Luthy co-directs the Engineering Research Center for Re-Inventing the Nation's Urban Water Infrastructure (ReNUWIt), which identifies new ways to supply urban water and treat wastewater efficiently and sustainably. ReNUWIt, a partnership of multiple universities and private industry under a National Science Foundation agreement, grew out of research funded by the Stanford Woods Institute's Environmental Venture Projects seed grant program. Among ReNUWIt's major initiatives is the Codiga Resource Recovery Center, a water reclamation research facility under construction on Stanford's campus.

Conservation alone will not be sufficient to meet the demands of arid regions' growing populations. Reusing stormwater captured in just two metropolitan areas – San Francisco and Los Angeles – has the potential to fulfill the annual indoor water demand of about 10 million people, Luthy said.

"If people don't embrace reuse projects, what choices will they have to make?" said Greg LeFevre, a postdoctoral scholar in Luthy's lab. "There needs to be a broad range of solutions. Stormwater reuse is one of those."

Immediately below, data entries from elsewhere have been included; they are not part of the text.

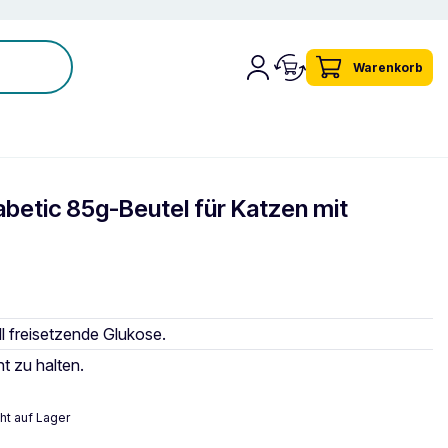
Warenkorb
betic 85g-Beutel für Katzen mit
l freisetzende Glukose.
t zu halten.
ht auf Lager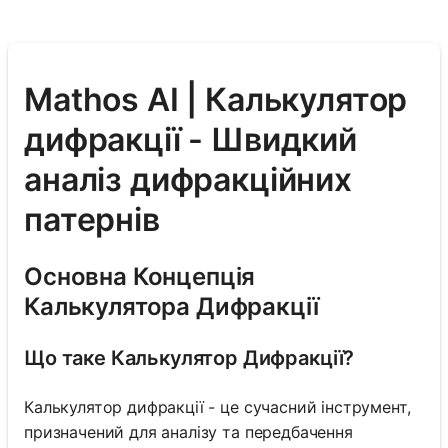
Mathos AI | Калькулятор
дифракції - Швидкий
аналіз дифракційних
патернів
Основна Концепція
Калькулятора Дифракції
Що таке Калькулятор Дифракції?
Калькулятор дифракції - це сучасний інструмент,
призначений для аналізу та передбачення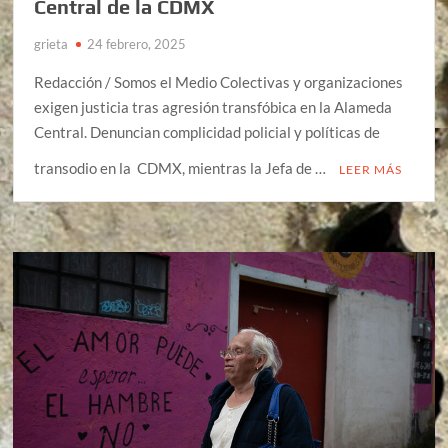
Central de la CDMX
grieta
24 febrero, 2025
Redacción / Somos el Medio Colectivas y organizaciones
exigen justicia tras agresión transfóbica en la Alameda
Central. Denuncian complicidad policial y políticas de
transodio en la CDMX, mientras la Jefa de …
LEER MÁS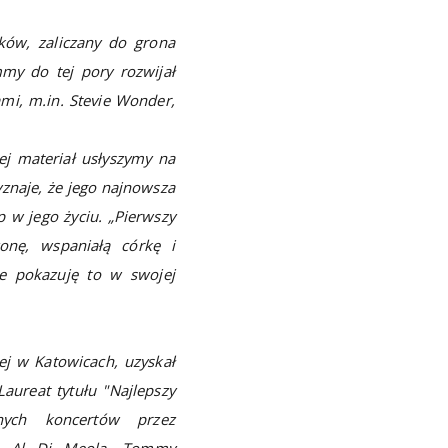
ków, zaliczany do grona
my do tej pory rozwijał
mi, m.in. Stevie Wonder,
j materiał usłyszymy na
yznaje, że jego najnowsza
 w jego życiu. „Pierwszy
nę, wspaniałą córkę i
że pokazuję to w swojej
j w Katowicach, uzyskał
aureat tytułu "Najlepszy
lnych koncertów przez
ak: Al Di Meola, Tommy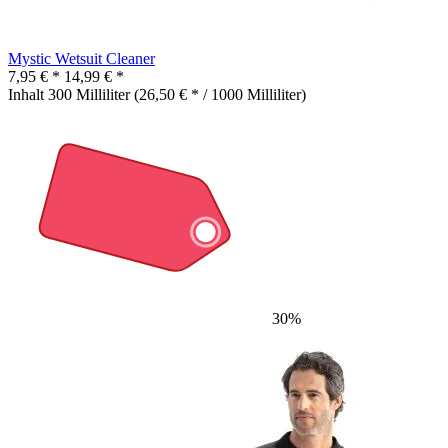
Mystic Wetsuit Cleaner
7,95 € *
14,99 € *
Inhalt
300 Milliliter
(26,50 € * / 1000 Milliliter)
30%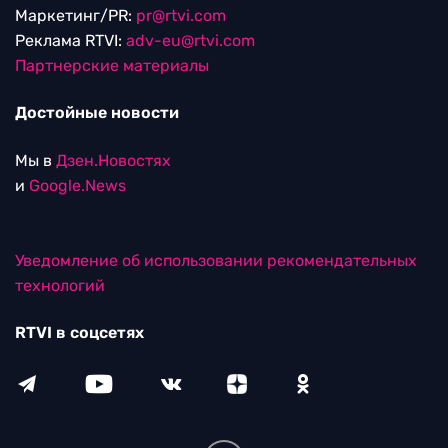
Маркетинг/PR:
pr@rtvi.com
Реклама RTVI:
adv-eu@rtvi.com
Партнерские материалы
Достойные новости
Мы в
Дзен.Новостях
и
Google.News
Уведомление об использовании рекомендательных
технологий
RTVI в соцсетях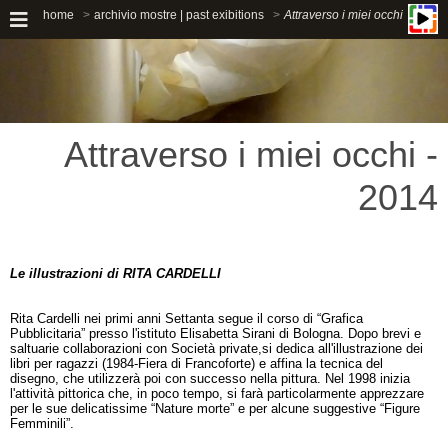
home
archivio mostre | past exibitions
Attraverso i miei occhi
Attraverso i miei occhi -
2014
Le illustrazioni di RITA CARDELLI
Rita Cardelli
nei primi anni Settanta segue il corso di “Grafica
Pubblicitaria” presso l'istituto Elisabetta Sirani di Bologna.
Dopo brevi e
saltuarie collaborazioni con Società private,si dedica all'illustrazione dei
libri per ragazzi (1984-Fiera di Francoforte) e affina la tecnica del
disegno, che utilizzerà poi con successo nella pittura.
Nel 1998 inizia
l'attività pittorica che, in poco tempo, si farà particolarmente apprezzare
per le sue delicatissime “Nature morte” e per alcune suggestive “Figure
Femminili”.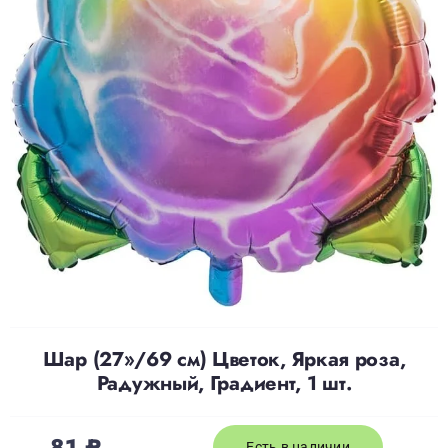
Доставка
О нас
Отзывы
Контакты
Политика конфиденциальности
Шар (27»/69 см) Цветок, Яркая роза,
Радужный, Градиент, 1 шт.
81
₽
Есть в наличии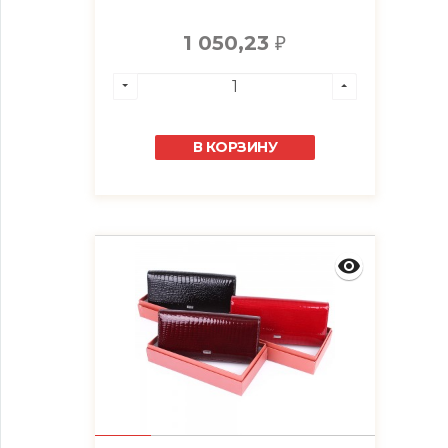
1 050,23
₽
В КОРЗИНУ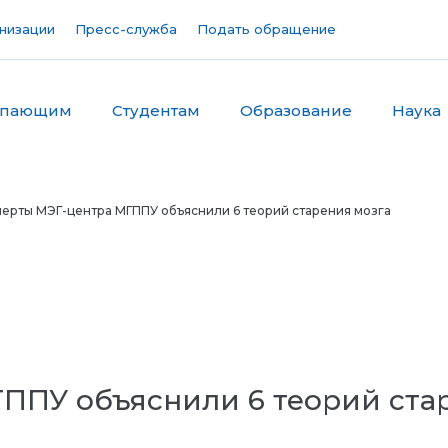
низации
Пресс-служба
Подать обращение
упающим
Студентам
Образование
Наука
ерты МЭГ-центра МГППУ объяснили 6 теорий старения мозга
ППУ объяснили 6 теорий ста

Stanford researchers are working with local and federal agencies in Los Angeles, Sonoma and other drought-stricken California cities in an unprecedented effort to capture and reuse stormwater. Credit: Ian Fitzgerald and Rob Jordan

In October 2014, California passed legislation to encourage capture and use of stormwater. As of 2012, an estimated 670,000 acre-feet (1 acre-foot = an acre of foot-deep water) of municipal wastewater were already being reused in the state each year, according to the California Department of Water Resources. Los Angeles plans to rely on stormwater capture for nearly 10 percent of its total water supply in the next 20 years as part of an ambitious project to reduce by half the amount of water the city imports.

In most places though, is channeled directly to a body of water such as a lake, bay or ocean. The Los Angeles River, a heavily engineered, concrete-lined waterway famous for Hollywood car chase scenes, is an iconic example of such a system. Current stormwater recovery technologies are better suited to frequent, low-intensity storms, not the episodic downpours common to regions such as the American West.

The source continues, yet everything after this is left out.